= Beginning of Section =

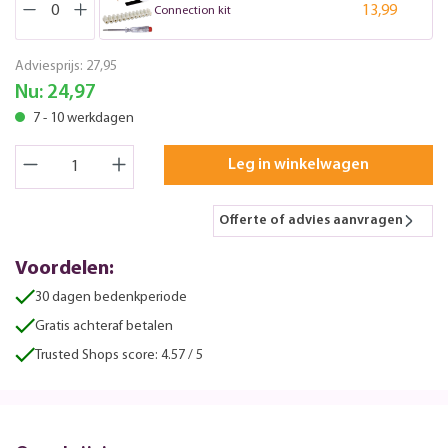
13,99
Connection kit
Adviesprijs:
27,95
Nu:
24,97
7 - 10 werkdagen
Leg in winkelwagen
Offerte of advies aanvragen
Voordelen:
30 dagen bedenkperiode
Gratis achteraf betalen
Trusted Shops score: 4.57 / 5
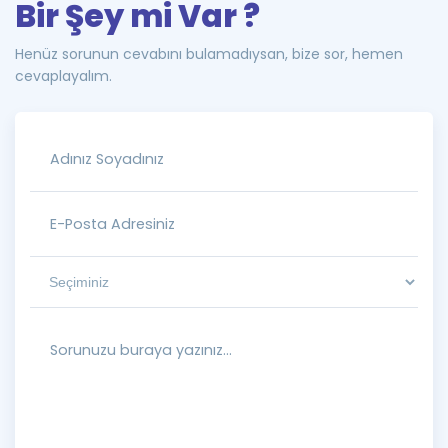
Bir Şey mi Var ?
Henüz sorunun cevabını bulamadıysan, bize sor, hemen
cevaplayalım.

= End of Section =

Once the pictures are dropped, repeat the data above exactly.

Result of this exercise:
13,99
Connection kit
Adviesprijs:
27,95
Nu:
24,97
7 - 10 werkdagen
Leg in winkelwagen
Offerte of advies aanvragen
Voordelen:
30 dagen bedenkperiode
Gratis achteraf betalen
Trusted Shops score: 4.57 / 5
Bir Şey mi Var ?
Henüz sorunun cevabını bulamadıysan, bize sor, hemen
cevaplayalım.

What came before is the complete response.